* _WORK REQUIRED_
Your task is to gather the lines below that hold the string "XXXX".

* _SOURCE DATA_
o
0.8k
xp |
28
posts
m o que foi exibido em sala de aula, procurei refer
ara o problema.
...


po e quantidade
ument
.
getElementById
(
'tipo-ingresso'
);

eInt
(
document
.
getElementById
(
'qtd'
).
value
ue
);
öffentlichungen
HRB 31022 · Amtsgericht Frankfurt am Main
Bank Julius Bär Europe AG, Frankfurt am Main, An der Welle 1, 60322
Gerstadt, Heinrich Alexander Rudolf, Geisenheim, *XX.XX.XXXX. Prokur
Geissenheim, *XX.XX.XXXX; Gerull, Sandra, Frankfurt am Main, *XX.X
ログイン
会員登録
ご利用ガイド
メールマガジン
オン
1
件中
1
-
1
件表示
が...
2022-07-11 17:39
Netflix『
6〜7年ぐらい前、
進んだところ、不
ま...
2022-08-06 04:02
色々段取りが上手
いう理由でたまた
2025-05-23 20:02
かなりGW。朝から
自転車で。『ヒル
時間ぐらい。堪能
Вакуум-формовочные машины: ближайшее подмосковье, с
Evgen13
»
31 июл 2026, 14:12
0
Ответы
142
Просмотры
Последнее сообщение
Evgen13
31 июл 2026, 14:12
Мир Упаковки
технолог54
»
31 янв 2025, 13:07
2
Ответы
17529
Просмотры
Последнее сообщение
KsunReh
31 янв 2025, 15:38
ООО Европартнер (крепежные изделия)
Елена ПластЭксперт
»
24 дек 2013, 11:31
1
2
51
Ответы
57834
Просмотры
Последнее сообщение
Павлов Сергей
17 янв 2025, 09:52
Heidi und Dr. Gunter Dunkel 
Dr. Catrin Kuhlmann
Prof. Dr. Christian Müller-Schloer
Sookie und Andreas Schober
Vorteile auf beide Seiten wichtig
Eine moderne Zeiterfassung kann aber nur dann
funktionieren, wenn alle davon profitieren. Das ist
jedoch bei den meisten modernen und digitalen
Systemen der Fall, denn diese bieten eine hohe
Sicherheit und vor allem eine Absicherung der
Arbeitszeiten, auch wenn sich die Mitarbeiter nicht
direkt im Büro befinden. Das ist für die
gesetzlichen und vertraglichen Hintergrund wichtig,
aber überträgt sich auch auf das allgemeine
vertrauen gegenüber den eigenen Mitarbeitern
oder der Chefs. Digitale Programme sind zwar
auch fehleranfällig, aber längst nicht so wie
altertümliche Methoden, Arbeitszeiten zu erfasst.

* _EXERCISE SOLUTION_
Gerstadt, Heinrich Alexander Rudolf, Geisenheim, *XX.XX.XXXX. Prokur
Geissenheim, *XX.XX.XXXX; Gerull, Sandra, Frankfurt am Main, *XX.X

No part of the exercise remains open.